## What the task requires
Go through the entries below and copy each line that holds the word "miao".

Stored dataset items:

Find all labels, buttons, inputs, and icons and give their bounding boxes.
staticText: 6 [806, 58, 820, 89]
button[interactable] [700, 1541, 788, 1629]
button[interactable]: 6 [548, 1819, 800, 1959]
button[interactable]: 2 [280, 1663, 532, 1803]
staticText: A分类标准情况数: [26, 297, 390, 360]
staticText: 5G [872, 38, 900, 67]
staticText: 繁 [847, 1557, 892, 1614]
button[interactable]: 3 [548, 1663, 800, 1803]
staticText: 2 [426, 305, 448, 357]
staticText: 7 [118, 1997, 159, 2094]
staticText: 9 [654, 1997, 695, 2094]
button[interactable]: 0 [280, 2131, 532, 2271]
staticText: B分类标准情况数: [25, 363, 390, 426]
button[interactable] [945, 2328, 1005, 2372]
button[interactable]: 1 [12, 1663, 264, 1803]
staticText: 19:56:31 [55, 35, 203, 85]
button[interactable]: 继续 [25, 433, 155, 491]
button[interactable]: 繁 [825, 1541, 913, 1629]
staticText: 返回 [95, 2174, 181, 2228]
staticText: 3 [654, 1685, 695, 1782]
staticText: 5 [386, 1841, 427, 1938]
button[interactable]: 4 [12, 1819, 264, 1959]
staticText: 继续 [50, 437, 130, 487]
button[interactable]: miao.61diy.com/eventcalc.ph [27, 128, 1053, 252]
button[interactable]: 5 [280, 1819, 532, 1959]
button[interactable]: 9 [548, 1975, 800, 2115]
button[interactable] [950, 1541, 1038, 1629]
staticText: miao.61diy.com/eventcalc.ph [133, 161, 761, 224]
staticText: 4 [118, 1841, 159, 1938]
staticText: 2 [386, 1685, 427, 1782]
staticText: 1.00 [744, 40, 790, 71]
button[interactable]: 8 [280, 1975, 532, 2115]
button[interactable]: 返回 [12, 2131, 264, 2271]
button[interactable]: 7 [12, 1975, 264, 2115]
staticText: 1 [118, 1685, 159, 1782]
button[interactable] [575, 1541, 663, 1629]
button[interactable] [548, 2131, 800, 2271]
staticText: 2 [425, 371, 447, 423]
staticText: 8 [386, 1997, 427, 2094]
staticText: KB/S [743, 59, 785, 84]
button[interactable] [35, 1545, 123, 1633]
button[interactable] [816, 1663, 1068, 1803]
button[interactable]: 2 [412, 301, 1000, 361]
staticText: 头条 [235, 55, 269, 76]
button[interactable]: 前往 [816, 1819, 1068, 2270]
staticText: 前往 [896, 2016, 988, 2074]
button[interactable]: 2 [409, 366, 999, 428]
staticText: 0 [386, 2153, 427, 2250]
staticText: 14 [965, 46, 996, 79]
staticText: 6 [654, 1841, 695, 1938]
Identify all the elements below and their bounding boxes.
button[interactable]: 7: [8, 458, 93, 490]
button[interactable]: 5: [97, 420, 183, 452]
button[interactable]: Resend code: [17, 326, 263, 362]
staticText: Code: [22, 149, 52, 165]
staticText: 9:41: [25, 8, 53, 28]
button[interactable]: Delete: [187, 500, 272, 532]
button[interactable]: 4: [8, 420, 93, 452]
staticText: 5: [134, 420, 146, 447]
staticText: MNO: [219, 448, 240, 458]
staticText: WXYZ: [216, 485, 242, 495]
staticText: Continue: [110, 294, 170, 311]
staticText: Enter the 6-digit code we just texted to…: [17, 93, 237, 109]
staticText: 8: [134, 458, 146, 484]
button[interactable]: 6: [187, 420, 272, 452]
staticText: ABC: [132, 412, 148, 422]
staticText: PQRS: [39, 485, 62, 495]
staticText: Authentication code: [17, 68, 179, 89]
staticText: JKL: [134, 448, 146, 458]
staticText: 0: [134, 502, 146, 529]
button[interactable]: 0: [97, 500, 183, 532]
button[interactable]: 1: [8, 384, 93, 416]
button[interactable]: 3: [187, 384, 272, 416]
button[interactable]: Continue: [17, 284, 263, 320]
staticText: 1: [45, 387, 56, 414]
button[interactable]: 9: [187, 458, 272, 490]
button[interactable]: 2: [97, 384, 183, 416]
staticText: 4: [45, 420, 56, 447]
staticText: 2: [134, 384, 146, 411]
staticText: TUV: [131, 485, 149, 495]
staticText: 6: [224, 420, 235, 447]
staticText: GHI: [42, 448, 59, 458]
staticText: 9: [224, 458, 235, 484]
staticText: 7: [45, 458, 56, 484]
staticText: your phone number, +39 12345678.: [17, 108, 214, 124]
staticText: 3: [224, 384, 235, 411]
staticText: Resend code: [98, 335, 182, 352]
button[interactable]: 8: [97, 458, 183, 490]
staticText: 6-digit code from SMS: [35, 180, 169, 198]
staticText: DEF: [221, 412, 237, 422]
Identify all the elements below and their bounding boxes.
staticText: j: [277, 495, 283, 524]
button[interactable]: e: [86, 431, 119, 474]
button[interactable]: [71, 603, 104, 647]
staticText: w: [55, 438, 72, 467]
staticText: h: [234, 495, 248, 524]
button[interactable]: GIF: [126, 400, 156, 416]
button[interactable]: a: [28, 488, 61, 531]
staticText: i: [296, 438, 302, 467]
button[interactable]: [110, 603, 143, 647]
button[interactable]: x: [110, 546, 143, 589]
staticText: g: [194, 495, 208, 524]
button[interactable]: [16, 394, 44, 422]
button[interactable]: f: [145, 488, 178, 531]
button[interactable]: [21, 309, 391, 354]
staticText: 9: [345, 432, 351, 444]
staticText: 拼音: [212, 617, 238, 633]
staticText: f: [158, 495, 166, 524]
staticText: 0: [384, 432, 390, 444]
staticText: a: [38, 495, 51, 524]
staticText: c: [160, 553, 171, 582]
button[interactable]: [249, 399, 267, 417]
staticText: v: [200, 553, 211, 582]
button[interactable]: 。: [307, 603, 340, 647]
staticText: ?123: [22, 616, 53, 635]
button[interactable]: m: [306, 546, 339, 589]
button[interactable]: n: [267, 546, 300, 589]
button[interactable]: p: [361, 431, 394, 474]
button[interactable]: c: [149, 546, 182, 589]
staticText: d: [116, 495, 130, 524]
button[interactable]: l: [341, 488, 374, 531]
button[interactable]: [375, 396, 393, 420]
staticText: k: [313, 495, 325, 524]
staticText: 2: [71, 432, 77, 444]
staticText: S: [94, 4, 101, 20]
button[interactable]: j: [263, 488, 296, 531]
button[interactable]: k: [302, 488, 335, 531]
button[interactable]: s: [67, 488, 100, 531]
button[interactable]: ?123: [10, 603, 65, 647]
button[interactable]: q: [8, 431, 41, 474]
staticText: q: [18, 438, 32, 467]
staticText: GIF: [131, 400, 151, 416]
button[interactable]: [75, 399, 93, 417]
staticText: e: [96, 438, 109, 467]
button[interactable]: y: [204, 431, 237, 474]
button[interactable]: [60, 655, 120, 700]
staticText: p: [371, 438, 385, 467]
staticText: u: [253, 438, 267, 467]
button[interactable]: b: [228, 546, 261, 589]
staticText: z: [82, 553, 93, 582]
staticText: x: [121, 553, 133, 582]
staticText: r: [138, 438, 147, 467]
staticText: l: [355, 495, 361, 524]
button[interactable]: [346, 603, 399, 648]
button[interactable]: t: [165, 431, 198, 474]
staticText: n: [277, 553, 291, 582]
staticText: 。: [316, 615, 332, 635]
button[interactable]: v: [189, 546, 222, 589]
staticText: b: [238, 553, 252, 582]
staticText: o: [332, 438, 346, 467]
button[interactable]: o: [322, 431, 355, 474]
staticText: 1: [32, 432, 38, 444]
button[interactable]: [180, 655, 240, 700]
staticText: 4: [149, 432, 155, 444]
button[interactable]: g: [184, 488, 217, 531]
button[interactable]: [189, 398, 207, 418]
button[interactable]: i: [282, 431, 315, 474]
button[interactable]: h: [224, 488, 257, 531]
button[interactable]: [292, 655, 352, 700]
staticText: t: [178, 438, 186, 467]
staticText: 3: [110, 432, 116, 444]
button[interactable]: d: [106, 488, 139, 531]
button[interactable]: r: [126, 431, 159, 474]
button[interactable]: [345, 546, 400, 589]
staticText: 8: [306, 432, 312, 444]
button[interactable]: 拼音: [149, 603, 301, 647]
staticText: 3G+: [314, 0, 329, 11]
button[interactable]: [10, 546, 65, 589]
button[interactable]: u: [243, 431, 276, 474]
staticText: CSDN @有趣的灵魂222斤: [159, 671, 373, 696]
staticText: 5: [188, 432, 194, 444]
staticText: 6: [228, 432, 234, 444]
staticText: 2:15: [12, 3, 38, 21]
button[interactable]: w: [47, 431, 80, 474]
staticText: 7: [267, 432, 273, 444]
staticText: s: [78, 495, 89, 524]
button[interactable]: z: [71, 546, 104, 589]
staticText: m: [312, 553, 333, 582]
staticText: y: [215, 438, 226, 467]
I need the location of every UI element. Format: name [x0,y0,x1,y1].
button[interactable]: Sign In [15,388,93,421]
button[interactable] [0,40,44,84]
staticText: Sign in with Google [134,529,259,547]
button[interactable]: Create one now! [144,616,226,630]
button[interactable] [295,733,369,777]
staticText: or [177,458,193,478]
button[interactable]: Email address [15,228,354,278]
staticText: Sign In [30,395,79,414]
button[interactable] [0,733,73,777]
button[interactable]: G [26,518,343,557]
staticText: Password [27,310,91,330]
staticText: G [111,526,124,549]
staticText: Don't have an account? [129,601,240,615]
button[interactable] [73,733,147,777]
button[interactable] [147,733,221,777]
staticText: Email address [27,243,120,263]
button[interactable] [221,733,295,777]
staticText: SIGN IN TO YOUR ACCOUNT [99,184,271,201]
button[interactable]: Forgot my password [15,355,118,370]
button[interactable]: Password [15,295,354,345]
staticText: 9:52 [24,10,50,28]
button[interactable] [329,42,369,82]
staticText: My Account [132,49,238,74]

## Exercise answer
button[interactable]: miao.61diy.com/eventcalc.ph [27, 128, 1053, 252]
staticText: miao.61diy.com/eventcalc.ph [133, 161, 761, 224]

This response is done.